In the early 1970s, a frightening rumor spread through the campuses of Madison College and Mary Baldwin College.
The story was attributed to the premier astrologer/soothsayer of the day, Jeanne Dixon, and said that a female college administrator wearing a red dress would kill a coed at a college in Virginia 's Shenandoah Valley whose name began with an “M.”
Even though their schools weren't in the Shenandoah Valley, the students at Marymount College in Arlington and Mary Washington College in Fredericksburg were caught up in the panic.
At that time, Jeanne Dixon predictions were to be feared. The noted clairvoyant was credited with predicting the assassinations of Mahatma Ghandhi, John and Robert Kennedy and Martin Luther King – as well as the launching of the Soviet satellite Sputnik and the airplane crash that killed United Nations Secretary-General Dag Hammarskjöld.
(For the record, Dixon also predicted that a comet would strike the earth in the mid-1980s, that Russia would be the first nation to put men on the moon, that World War III would begin in 1954 and that Fidel Castro would be overthrown in 1970.)
The Dixon rumor about murders and mayhem on campus apparently began in another part of the country but morphed and spread to Virginia.

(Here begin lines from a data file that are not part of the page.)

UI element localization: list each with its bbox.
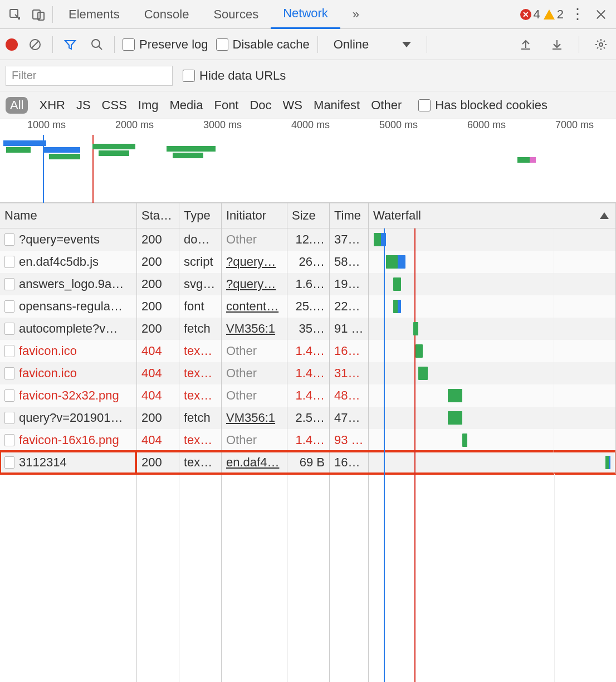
request-initiator[interactable]: ?query… [222, 251, 287, 273]
search-icon[interactable] [87, 35, 106, 54]
chip-manifest[interactable]: Manifest [314, 98, 360, 113]
request-initiator[interactable]: ?query… [222, 273, 287, 295]
inspect-icon[interactable] [3, 0, 27, 29]
separator [427, 36, 427, 53]
tab-sources[interactable]: Sources [201, 0, 271, 29]
request-row[interactable]: ?query=events200do…Other12.…37… [0, 228, 616, 251]
request-size: 69 B [287, 451, 330, 474]
waterfall-bar [418, 367, 428, 380]
kebab-menu-icon[interactable]: ⋮ [566, 0, 589, 29]
error-count[interactable]: ✕4 [520, 7, 540, 22]
waterfall-bar [393, 277, 400, 291]
disable-cache-input[interactable] [216, 38, 228, 51]
request-initiator[interactable]: VM356:1 [222, 318, 287, 340]
request-type: fetch [179, 407, 222, 429]
filter-input[interactable] [6, 66, 173, 86]
request-type: script [179, 251, 222, 273]
request-time: 47… [330, 407, 369, 429]
device-toggle-icon[interactable] [27, 0, 50, 29]
col-header-waterfall[interactable]: Waterfall [369, 203, 616, 228]
col-header-size[interactable]: Size [287, 203, 330, 228]
chip-media[interactable]: Media [170, 98, 203, 113]
request-type: svg… [179, 273, 222, 295]
tl-segment [530, 157, 536, 163]
request-initiator[interactable]: content… [222, 295, 287, 318]
request-size: 2.5… [287, 407, 330, 429]
request-status: 404 [137, 429, 179, 451]
chip-xhr[interactable]: XHR [39, 98, 65, 113]
separator [52, 6, 53, 23]
close-icon[interactable] [589, 0, 613, 29]
timeline-overview[interactable]: 1000 ms 2000 ms 3000 ms 4000 ms 5000 ms … [0, 119, 616, 203]
request-time: 16… [330, 340, 369, 362]
tab-network[interactable]: Network [271, 0, 340, 29]
request-name: 3112314 [19, 455, 67, 470]
waterfall-load-line [414, 451, 415, 474]
chip-img[interactable]: Img [138, 98, 159, 113]
col-header-time[interactable]: Time [330, 203, 369, 228]
col-header-initiator[interactable]: Initiator [222, 203, 287, 228]
request-status: 200 [137, 273, 179, 295]
hide-data-urls-input[interactable] [183, 70, 195, 82]
chip-all[interactable]: All [6, 97, 28, 114]
request-initiator[interactable]: en.daf4… [222, 451, 287, 474]
tl-segment [173, 153, 203, 158]
disable-cache-checkbox[interactable]: Disable cache [216, 37, 310, 52]
request-name: favicon-16x16.png [19, 433, 119, 447]
chip-ws[interactable]: WS [283, 98, 302, 113]
waterfall-load-line [414, 474, 415, 682]
chip-css[interactable]: CSS [102, 98, 127, 113]
tl-segment [6, 147, 31, 153]
request-table-body: ?query=events200do…Other12.…37…en.daf4c5… [0, 228, 616, 474]
blocked-cookies-input[interactable] [418, 99, 431, 111]
request-row[interactable]: favicon-16x16.png404tex…Other1.4…93 … [0, 429, 616, 451]
tab-console[interactable]: Console [132, 0, 202, 29]
chip-doc[interactable]: Doc [250, 98, 271, 113]
request-time: 22… [330, 295, 369, 318]
preserve-log-checkbox[interactable]: Preserve log [123, 37, 208, 52]
tab-overflow[interactable]: » [340, 0, 371, 29]
file-icon [4, 300, 14, 313]
request-row[interactable]: opensans-regula…200fontcontent…25.…22… [0, 295, 616, 318]
waterfall-load-line [414, 228, 415, 251]
hide-data-urls-checkbox[interactable]: Hide data URLs [183, 69, 286, 83]
blocked-cookies-checkbox[interactable]: Has blocked cookies [418, 98, 547, 113]
waterfall-load-line [414, 295, 415, 318]
chip-js[interactable]: JS [76, 98, 91, 113]
request-row[interactable]: autocomplete?v…200fetchVM356:135…91 … [0, 318, 616, 340]
chip-font[interactable]: Font [214, 98, 238, 113]
filter-toggle-icon[interactable] [61, 35, 80, 54]
col-header-name[interactable]: Name [0, 203, 137, 228]
col-header-status[interactable]: Sta… [137, 203, 179, 228]
file-icon [4, 233, 14, 246]
export-har-icon[interactable] [547, 35, 566, 54]
chip-other[interactable]: Other [371, 98, 402, 113]
request-initiator[interactable]: VM356:1 [222, 407, 287, 429]
request-row[interactable]: favicon.ico404tex…Other1.4…16… [0, 340, 616, 362]
request-row[interactable]: favicon-32x32.png404tex…Other1.4…48… [0, 384, 616, 407]
record-button[interactable] [6, 38, 18, 51]
tl-segment [92, 144, 135, 149]
request-row[interactable]: answers_logo.9a…200svg…?query…1.6…19… [0, 273, 616, 295]
request-name: query?v=201901… [19, 411, 123, 425]
waterfall-domcontent-line [384, 429, 385, 451]
table-empty-area [0, 474, 616, 682]
request-row[interactable]: query?v=201901…200fetchVM356:12.5…47… [0, 407, 616, 429]
request-row[interactable]: favicon.ico404tex…Other1.4…31… [0, 362, 616, 384]
request-size: 26… [287, 251, 330, 273]
request-row[interactable]: 3112314200tex…en.daf4…69 B16… [0, 451, 616, 474]
warning-count[interactable]: 2 [544, 7, 564, 22]
svg-rect-1 [33, 10, 40, 19]
col-header-type[interactable]: Type [179, 203, 222, 228]
settings-icon[interactable] [591, 35, 610, 54]
request-row[interactable]: en.daf4c5db.js200script?query…26…58… [0, 251, 616, 273]
waterfall-load-line [414, 273, 415, 295]
tab-elements[interactable]: Elements [56, 0, 132, 29]
import-har-icon[interactable] [516, 35, 535, 54]
throttle-select[interactable]: Online [326, 37, 419, 52]
preserve-log-input[interactable] [123, 38, 135, 51]
waterfall-bar [393, 300, 398, 313]
clear-button[interactable] [26, 35, 45, 54]
request-size: 1.4… [287, 340, 330, 362]
waterfall-bar [386, 255, 398, 269]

In the late 1960s, a chilling rumor had gone around Michigan that at least 50 young women would be murdered on five college campuses. Dixon denied making any such predictions.

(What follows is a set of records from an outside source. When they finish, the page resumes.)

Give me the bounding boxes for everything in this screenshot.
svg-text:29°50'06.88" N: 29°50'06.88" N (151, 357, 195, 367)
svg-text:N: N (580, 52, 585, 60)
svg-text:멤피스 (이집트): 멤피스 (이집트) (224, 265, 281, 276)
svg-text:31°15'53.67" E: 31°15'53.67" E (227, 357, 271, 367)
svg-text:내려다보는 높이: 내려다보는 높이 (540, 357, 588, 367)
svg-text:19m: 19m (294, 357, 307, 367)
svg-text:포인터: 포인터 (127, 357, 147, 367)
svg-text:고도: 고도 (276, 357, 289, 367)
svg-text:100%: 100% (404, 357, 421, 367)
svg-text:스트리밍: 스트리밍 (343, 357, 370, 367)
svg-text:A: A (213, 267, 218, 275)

Dixon, who died in 1997, also denied forecasting scary events about female college administrators wearing red dresses and killing Virginia coeds.
Of course, that didn't totally allay the fears of students at the “M” schools.
Happily, no one was murdered or even bodily injured by an angry administrator wearing red.
But a number of female college administrators at Madison College, Mary Baldwin College and others were very careful about the color of dresses they chose for a while.